Vegetables shouldn’t be such a hard sell. They’re colorful, pretty, crunchy, and in my personal opinion, quite delicious even in their raw, unadorned state.
But despite lots of urging from every health authority and mom, people don’t eat enough of them. Eating veggies has never been as important: Veggies, with their abundance of fiber, phytonutrients, antioxidants, vitamins and minerals, not only reduce the risk of several chronic diseases – such as heart disease and diabetes – eating them can replace other foods, and there is no other food group with fewer calories and more filling capacity. They’re the food that societies facing rising rates of obesity should turn to and delight in – a carrot, after all, is much tastier than the “stick” of food avoidance.
Multiple strategies have been employed to change this sorry statistic – education campaigns have been quite successful in making people aware of the benefits of 5-a-day, but they have not moved the needle enough – and one of the promising ones is adding flavor and interest to vegetables.
A pinch of flavor
A new study, published in Food Quality and Preference tests how the addition of herbs and spices may affect teens’ fondness of vegetable dishes.
The study was conducted in a rural Pennsylvania school, among teens aged 14-18. Surveys taken before the study showed that about 75 percent of students reported that the main reason they don’t eat more veggies at school is their taste. The kids also had very little familiarity with herbs and spices.
Nevertheless, when vegetables such as carrots, green beans, cauliflower and broccoli were prepared with herbs and spices, students liked and selected them more, and preferred them over the plain versions. The kids favored the seasoned dishes even when the spices and herbs were unfamiliar to them – dill-seasoned broccoli and cauliflower with coriander got better ratings than plain broccoli and cauliflower, even though dill and coriander were unfamiliar to the kids.
And since meals – both at school and at home – strive to reduce added salt and oil, recipes with healthy spices and herbs could make vegetables more desirable.

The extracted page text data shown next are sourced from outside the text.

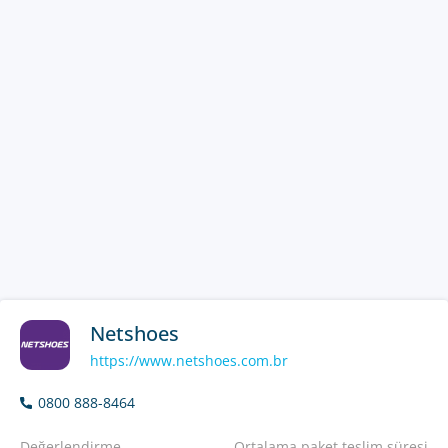
Netshoes
https://www.netshoes.com.br
0800 888-8464
Değerlendirme
Ortalama paket teslim süresi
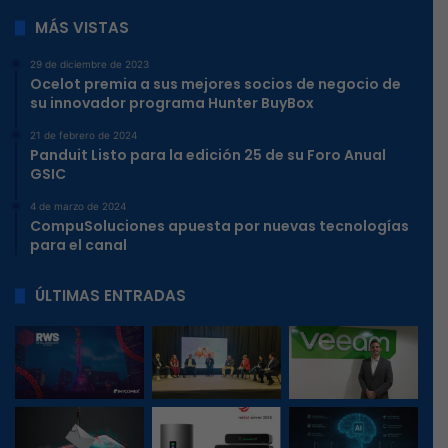
MÁS VISTAS
29 de diciembre de 2023
Ocelot premia a sus mejores socios de negocio de
su innovador programa Hunter BuyBox
21 de febrero de 2024
Panduit Listo para la edición 25 de su Foro Anual
GSIC
4 de marzo de 2024
CompuSoluciones apuesta por nuevas tecnologías
para el canal
ÚLTIMAS ENTRADAS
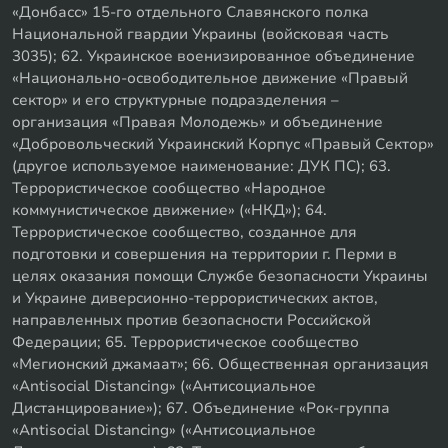
«Донбасс» 15-го отдельного Славянского полка
Национальной гвардии Украины (войсковая часть
3035); 62. Украинское военизированное объединение
«Национально-освободительное движение «Правый
сектор» и его структурные подразделения –
организация «Правая Молодежь» и объединение
«Добровольческий Украинский Корпус «Правый Сектор»
(другое используемое наименование: ДУК ПС); 63.
Террористическое сообщество «Народное
коммунистическое движение» («НКД»); 64.
Террористическое сообщество, созданное для
подготовки и совершения на территории г. Перми в
целях оказания помощи Службе безопасности Украины
и Украине диверсионно-террористических актов,
направленных против безопасности Российской
Федерации; 65. Террористическое сообщество
«Мегионский джамаат»; 66. Общественная организация
«Antisocial Distancing» («Антисоциальное
Дистанцирование»); 67. Объединение «Рок-группа
«Antisocial Distancing» («Антисоциальное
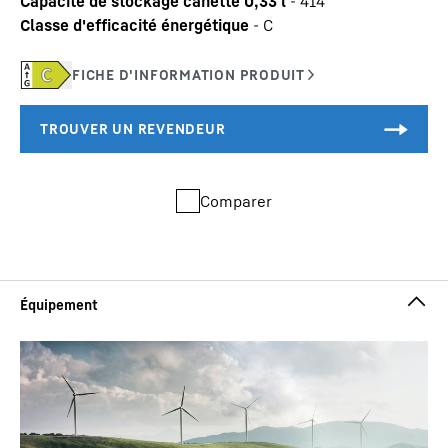
Capacité de stockage canette 0,33 l
-
414
Classe d'efficacité énergétique
-
C
Comparer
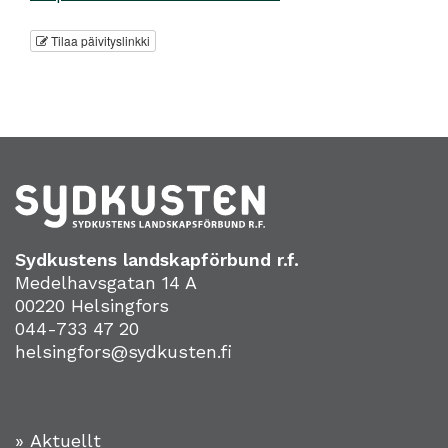
Tilaa päivityslinkki
Sydkustens landskapförbund r.f.
Medelhavsgatan 14 A
00220 Helsingfors
044-733 47 20
helsingfors@sydkusten.fi
» Aktuellt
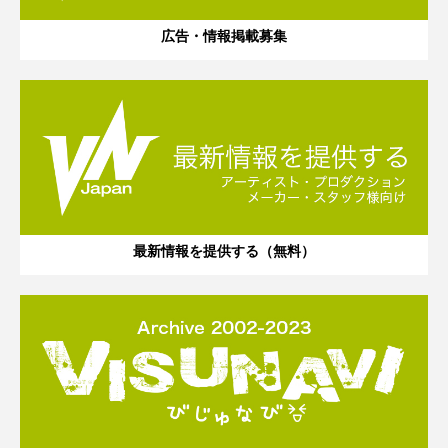
広告・情報掲載募集
最新情報を提供する（無料）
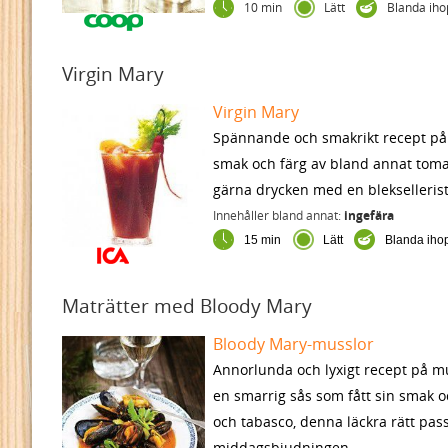
10 min
Lätt
Blanda ih
Virgin Mary
Virgin Mary
Spännande och smakrikt recept på v
smak och färg av bland annat tomat
gärna drycken med en blekselleristj
Innehåller bland annat:
ingefära
15 min
Lätt
Blanda iho
Maträtter med Bloody Mary
Bloody Mary-musslor
Annorlunda och lyxigt recept på mu
en smarrig sås som fått sin smak o
och tabasco, denna läckra rätt pas
middagsbjudningen.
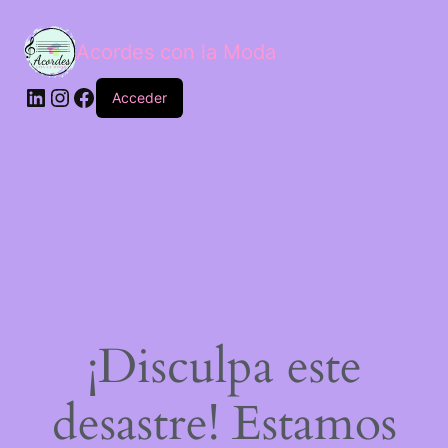
Acordes con la Moda
Acceder
¡Disculpa este
desastre! Estamos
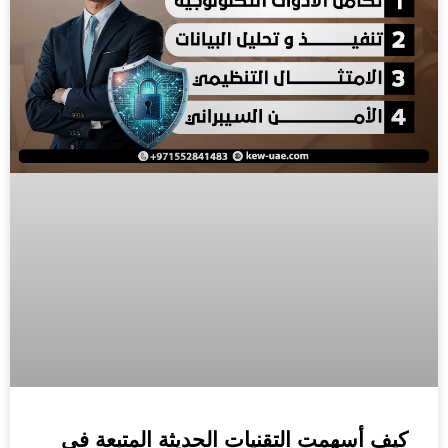
كيف أسهمت التقنيات الحديثة المتبعة في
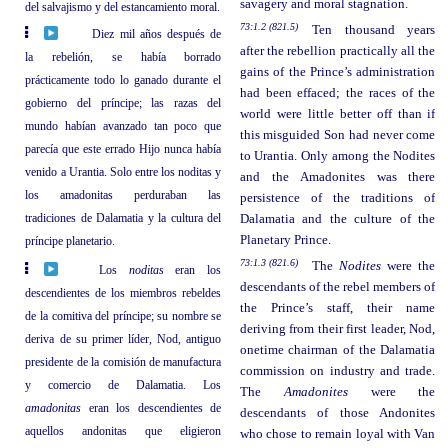
savagery and moral stagnation.
del salvajismo y del estancamiento moral.
73:1.2 (821.5)
Ten thousand years
Diez mil años después de
after the rebellion practically all the
la rebelión, se había borrado
gains of the Prince’s administration
prácticamente todo lo ganado durante el
had been effaced; the races of the
gobierno del príncipe; las razas del
world were little better off than if
mundo habían avanzado tan poco que
this misguided Son had never come
parecía que este errado Hijo nunca había
to Urantia. Only among the Nodites
venido a Urantia. Solo entre los noditas y
and the Amadonites was there
los amadonitas perduraban las
persistence of the traditions of
tradiciones de Dalamatia y la cultura del
Dalamatia and the culture of the
Planetary Prince.
príncipe planetario.
73:1.3 (821.6)
The
Nodites
were the
Los
noditas
eran los
descendants of the rebel members of
descendientes de los miembros rebeldes
the Prince’s staff, their name
de la comitiva del príncipe; su nombre se
deriving from their first leader, Nod,
deriva de su primer líder, Nod, antiguo
onetime chairman of the Dalamatia
presidente de la comisión de manufactura
commission on industry and trade.
y comercio de Dalamatia. Los
The
Amadonites
were the
amadonitas
eran los descendientes de
descendants of those Andonites
aquellos andonitas que eligieron
who chose to remain loyal with Van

Another recent study in Appetite tested vegetable consumption in a university cafeteria, comparing the selection of seasoned vegetables to steamed ones. The researchers tested several different vegetables – carrots, broccoli, and green beans – steaming and seasoning them with things like garlic, parsley, dill, cinnamon and black pepper, as well as some oil and salt, as opposed to just steaming them with vegetable oil and salt. Given the choice, students preferred the seasoned vegetable, and even people who otherwise wouldn’t have selected a vegetable side were 1.6 times more likely to pick one if it was seasoned.
Dare to flavor
Processed food is very high in flavor – much of it comes from sugar and salt, with other flavorings, not all of them natural, added to the mix. Regardless, the profile of most of these craveable foods is the polar opposite of bland.
Yet when parents and cafeterias prepare vegetables they often add very little flavor to them. Serving veggies raw and plain can work if they’re at the height of ripeness, freshness and flavor, and if people already love that particular veggie.
For other vegetables, especially those with a hint of bitterness, seasoning could make a huge difference, and a little effort and attention could elevate veggies' desirability and consumption among kids.
“I like to start off with something they are familiar with, like Italian seasoning,” says registered dietitian and chef Julie Harrington. “Most children are familiar with the Italian seasoning that is on their pizza or in their pasta sauce.”
Kids’ cooking teacher Katie Kimball likes to combine the novel with the familiar: “When I use a spice like turmeric, for example, I like to call the veggies "mustard veggies" because all my kids adore mustard. That explains the yellow color and reduces their skepticism. We add smoked paprika to veggies in a breakfast hash, a very strong flavor that many might think is too much for kids - but along with oregano, it helps veggies taste a little like pizza. And of course, pumpkin pie spice makes numerous recipes including squash or sweet potatoes go right down the hatch!”
Registered dietitian Jennifer Glockner offers these tips:
Spices and herbs may have a powerful flavor so just a tiny amount may go a long way. Pureed or finely chopped herbs work well for kids.
Cinnamon or nutmeg can pair well with sweet vegetables such as sweet potatoes and carrots.
Dill or chive works well with cruciferous vegetables like cabbage or cauliflower.
Mint and/or citrus (juice, zest, slices) adds brightness to salads (tomatoes, cucumber, bell peppers).
Paprika is a fun spice that adds smokiness and color to vegetables.
Jennifer also reminds us that we should “try, try, try again. It can take up to 12 tries to like a new food including vegetables and seasonings.”
Herbs and spices can breath new flavors into vegetables. These wonderful natural, healthy flavorings from nature unlock veggies’ potential and can make them exciting to both kids and adults.